Vague de chaleur
Liam Egureglia
Le maître nageur s'époumone dans son sifflet, les bras en l'air pointant toutes les directions, un énième appel au calme depuis que les portes de la piscine se sont ouvertes. Aujourd'hui, comme durant les 20 derniers jours qui se sont écoulés le thermomètre dépasse les 40 degrés. "Ici, à Shanghai on avait pas vu ça depuis au moins 140 ans!" annonce l'un des journalistes en s'épongeant le front du revers de sa manche. Habituellement en short sous leur veste de costume, certains se sont mis en sous-vêtements (et même en maillot de bain pour les plus prévoyants) avec des couches sous les aisselles. "On dénombre au moins dix morts causées par la canicule dans la grande métropole de l'Est Chinois qui compte 25 millions d'habitants. Cette vague de chaleur plonge plus de huit provinces du pays soit 400 millions d'habitants en alerte." poursuit-il en s'éventant avec ses fiches. La télévision reste allumée par précaution - d'une éventuelle diffusion d'alerte spéciale - dans le petit poste de garde près du grand bain. Depuis que la température s'est mise à monter, les piscines publiques ont été prises d'assaut. Dans le bassin de 50 par 20 mètres les gens s'entassent autant que possible à la manière de spermatozoïdes dans une goutte de sperme. Ils sont si nombreux que la perspective donnerait à penser qu'ils pataugent dans le petit bain. La couleur de l'eau jaunâtre accentue cette impression. L'odeur de chlore caractéristique des piscines publiques a laissé place à celle de la pisse, non pas qu'elle soit plus forte mais apparemment plus présente en proportion dans la composition de l'eau.

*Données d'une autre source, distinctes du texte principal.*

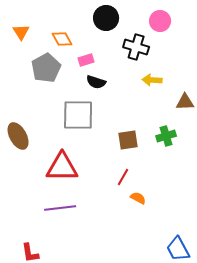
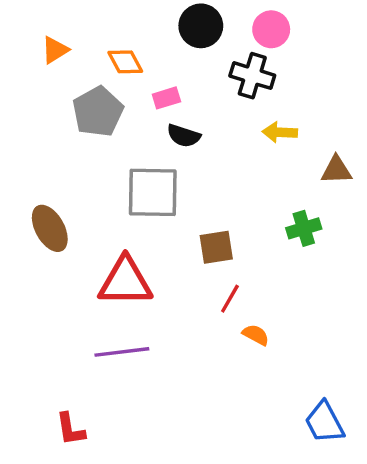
pink circle: (160, 21) -> (271, 29), moved
orange triangle: (21, 32) -> (55, 50), turned 30
brown square: (128, 140) -> (216, 247), moved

Les uns sur les autres, ils tentent de ne pas boire la tasse d'urine qui remue par vagues leurs corps engourdis dans ces bouées multicolores. De temps à autre, le maître nageur s'assure que les bulles qui remontent à la surface ne soient pas celles de quelqu'un qui se noie mais bien de flatulences groupées. La chaleur associée aux bulles rappellent celles d'un jacuzzi, sauf qu'il ne s'agit pas là des riches qui se prélassent, flûtes de champagne aux lèvres, mais bien de la classe moyenne qui se noie dans une mer d'excréments. La surpopulation n'est pas un phénomène nouveau pour le pays qui a imposé la politique de l'enfant unique.
Au journal télévisé, on montre maintenant des plaques de pierre dans la rue sur lesquelles sont déposés des tranches de bacon et des œufs qui cuisent en à peine dix minutes avec la seule chaleur du soleil. Le déjeuner est aussi servi dans la piscine. Un enfant rend le sien après avoir constaté qu'une crotte flottait à la surface de l'eau. Ce qui provoque une réaction en chaîne, les baigneurs se mettent à se vomir les uns sur les autres puis à se battre. Tout devient hors de contrôle. Tous s'éclaboussent de merde en gouttes, en avalent en criant, bougeant comme en stop motion, leurs mouvements ralentis par l'eau et la chaleur. La couleur de l'eau passe progressivement du jaune au vert, du vert au marron et du marron au rouge, du plus clair au plus foncé. Le corps d'une fillette flotte - la tête vers le bas - maintenant elle aussi à la surface, à la différence de la crotte, les baigneurs hystériques n'y prêtent même pas attention. Pire qu'une merde, une sous-merde, une merde sous-marine peut être ? Le maître nageur plonge à la rescousse de l'enfant dans l'indifférence générale.
A croire que plus on est, moins on est...civilisé.
Dans ce pays, l'un des plus peuplé au monde, où ses habitants sont interdit par la loi d'avoir plus d'un enfant par couple, une telle non-réaction prend tout son sens.
Pour certaine famille, la naissance d'une fille est vécue comme un coup du sort, pratiquement une fausse couche.
Les raisons sont nombreuses mais la principale est qu' elle ne pourra pas travailler au même rendement qu'un garçon. A moins d'être issus d'une minorité ethnique ou habitants d'une zone rurale, ils n'ont que leurs appareils génitaux pour pleurer.